The death of Diana, Princess of Wales, proved one of the most challenging periods for tabloid executives, facing the public's anti-paparazzi sentiment. They hurried to change the minds of supermarket officials who declared they would not carry tabloids with photos from the crash scene, and some chains like Ralph's temporarily stopped their sale. Tabloid representatives were able to convince retailers that their Diana coverage was fairly tame, and tabloids appeared back on the shelves in a short time. "They sent copies of their stories [on Princess Diana's death] along with those of Time, People and other magazines, and showed them there was very little difference. The [retailers'] perception was worse than it was," said John Harrington, publisher of The New Single Copy, a publication for magazine publishers and distributors in Norwalk, Conn.

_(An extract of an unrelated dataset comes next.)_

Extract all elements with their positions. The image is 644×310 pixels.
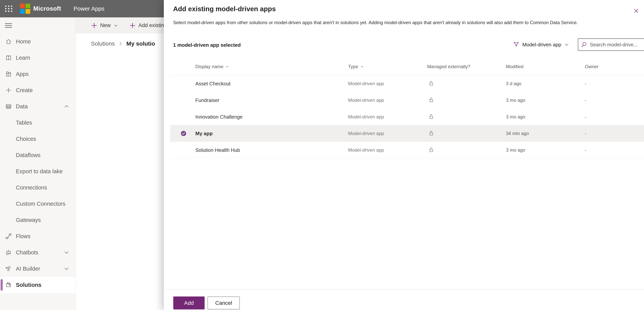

Tabloid and magazine executives are quick to point out that these are isolated cases and supermarket executives have been mostly quiet about the "tabloid issue."

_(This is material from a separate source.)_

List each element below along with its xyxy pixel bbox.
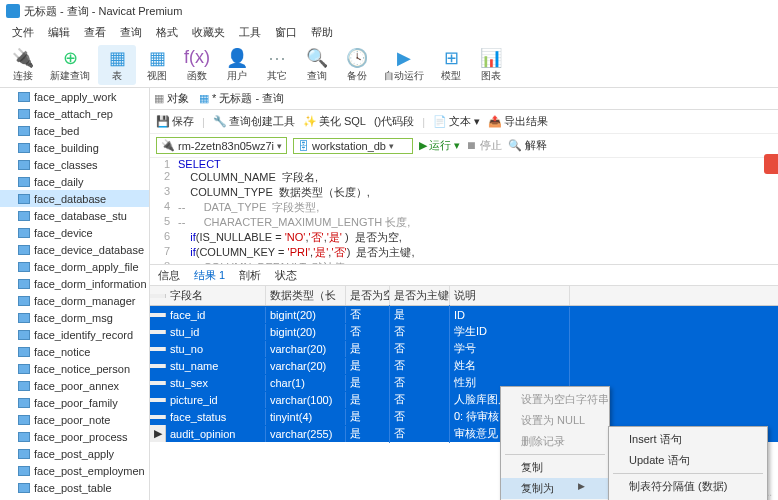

Lawrence Gunn, president and chief executive officer of Globe Marketing Services, Boca Raton, Fla., is aware of only Gooding's and Gelson's restricting sales. And the Gelson's move does not affect The Globe's profits because the publication is "not displayed there anyway," according to Gunn. "This is not a universal problem, and by and large sales are strong," he said.
However, Harrington says that tabloid sales are "soft" this year. Although recent magazine and tabloid sales are not available, 1997 showed significant single-copy sales drops for the National Enquirer, Star, Weekly World News and National Examiner from 1996, according to data from the MPA. During the same time period, single-copy sales of TV Guide dropped about 20%, and Family Circle, Woman's Day and other popular magazines showed decreases.
"Tabloids are declining in general, yes, but last year was an exceedingly good year for sales, now we're just back," Gunn said. Magazine sales are "unpredictable" after distributor consolidation, according to Jeanine Moss, vice president of communications for the MPA. "What has affected magazine sales more is distribution and their placement on the aisles. It has not been sensationalism on covers or anything," she said.
Even when they do not pull issues, retailers know they can preview magazine and tabloid covers when they are concerned about coverage of certain issues. And magazine publishers will often give retailers a "heads up" if they think chain executives might find certain wording and photos on covers offensive. This prevents time and expense when retailers remove items from the shelves.
A case in point is Winn-Dixie Stores, Jacksonville, Fla., which pulled the March 1997 issue of Cosmopolitan from checkout stands in all of its 1,180 stores. The objectionable headlines on Cosmo's cover included: "His & Her Orgasms: How to Slow Him Down and Speed You Up." Wal-Mart executives also decided not to sell the issue at checkouts, but their stores had not yet placed the magazine at checkouts.